Mas, o carnaval tem todos esses sonhos, essas alegorias, essas passagens estigmatizadas pela transitoriedade. Ciente da sua chegada, estou um tanto arredio para recebê-lo com todas as pompas, como já o fiz antes, em outros carnavais, vestindo-me de rei ou de mendigo, dependendo da esperança ou da tristeza. Do confete, da serpentina, do banho de pó, do rodó, das fantasias mais burguesas e requintadas às mais pobres e de um ridículo burlesco.

Poetas têm a mania efêmera de cantar o carnaval. Dois o cantaram. Um, na acepção de um sonho, e o outro, como do fim do sonho. Chico Buarque faz a ode do Sonho de um Carnaval, e, na primeira estrofe dessa belíssima canção, ele contrapõe o carnaval e o desengano, embora tenha brincado, gritado e, vestido de rei, vem a quarta-feira e desce o pano.

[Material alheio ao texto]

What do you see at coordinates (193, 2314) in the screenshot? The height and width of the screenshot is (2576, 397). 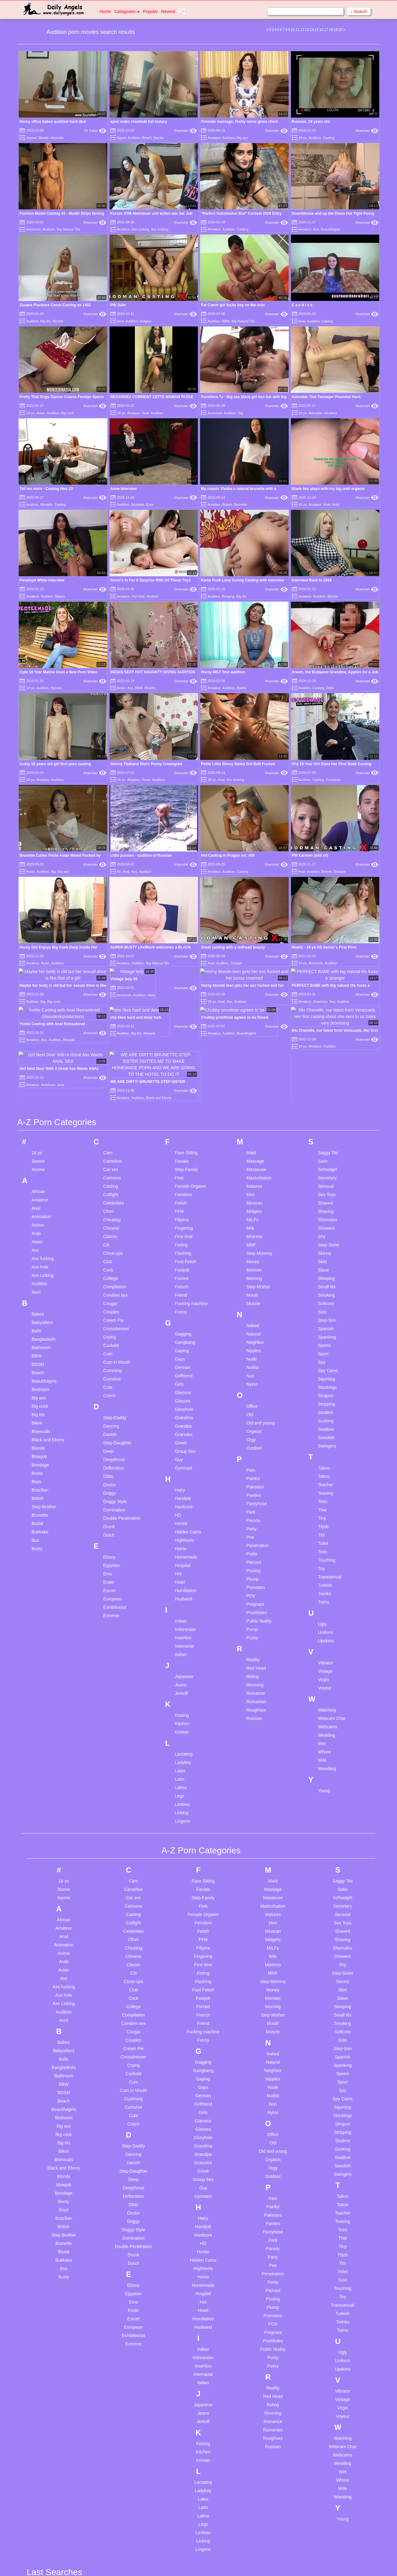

O sonho do carnaval também está na morena que o deixou sonhando: de mão na mão, pé no chão / e hoje nem lembra não / quarta-feira sempre desce o pano. É o sonho de um carnaval, ou mesmo de todo carnaval, para que o amor de gente longe viva na lembrança.

Por sua vez, poeta Vinícius de Moraes, em parceria com Carlos Lyra, faz a Marcha de Quarta-Feira de Cinzas. Um canto de saudade do carnaval que acabou e “ninguém ouve cantar canções / ninguém passa mais / brincando feliz / e nos corações / saudades e cinzas / foi o que restou (...) e no entanto é preciso cantar / mais que nunca é preciso cantar / é preciso cantar e alegrar a cidade”. E, na última estrofe, a saudade da quarta-feira não é só do carnaval que passou, mas de outros velhos carnavais: “Quem me dera viver pra ver / e brincar outros carnavais / com a beleza / dos velhos carnavais / que marchas tão lindas / e o povo cantando / seu canto de paz / seu canto de paz.”

Os dois poetas cantam o carnaval sonhado e de saudade. A esperança que gente longe viva na lembrança, que gente triste possa entrar na dança e que gente grande saiba ser criança. Mas é preciso cantar. Cantar e alegrar a cidade. E tristeza que a gente tem deve acabar. Se voltar, faz parte do sofrer. Todos vão sorrir. A esperança vai voltar. É o povo que dança, contente da vida, feliz a cantar.

Esses carnavais, do sonho e da saudade, estarão presentes nesses dias de folia. É o samba do morro e das nossas favelas, que traz o sonho e a esperança de viver, distante dos pesadelos das balas perdidas que assassinam os filhos e filhas dos favelados, e isso a nos lembrar o grande clássico de Luís Antônio e Oldemar Magalhães: Barracão de Zinco, que canta todo sentimento humanístico dessa gente sofrida: “Ai, barracão / Pendurado no morro / E pedindo socorro / À cidade a seus pés / Ai, barracão / Tua voz eu escuto / Não te esqueço um minuto / Porque sei / Quem tu és / Barracão de zinco / Tradição do meu país / Barracão de zinco / Pobretão infeliz... / Ai, barracão / Pendurado no morro / E pedindo socorro / Ai, a cidade / A seus pés / Barracão de zinco / barracão de zinco.” Tudo é carnaval, dizem os mais ufanistas. Carnaval do sonho, da saudade, do amor passageiro, do canto e do cantar, do barracão de zinco, do morro e da cidade, da avenida iluminada, das ruas pobres, esburacadas e, na quarta-feira, desce o pano. O efêmero canto da folia vira, como um rito de mágica, na realidade: o sonho acaba a esperança, e a saudade se vai.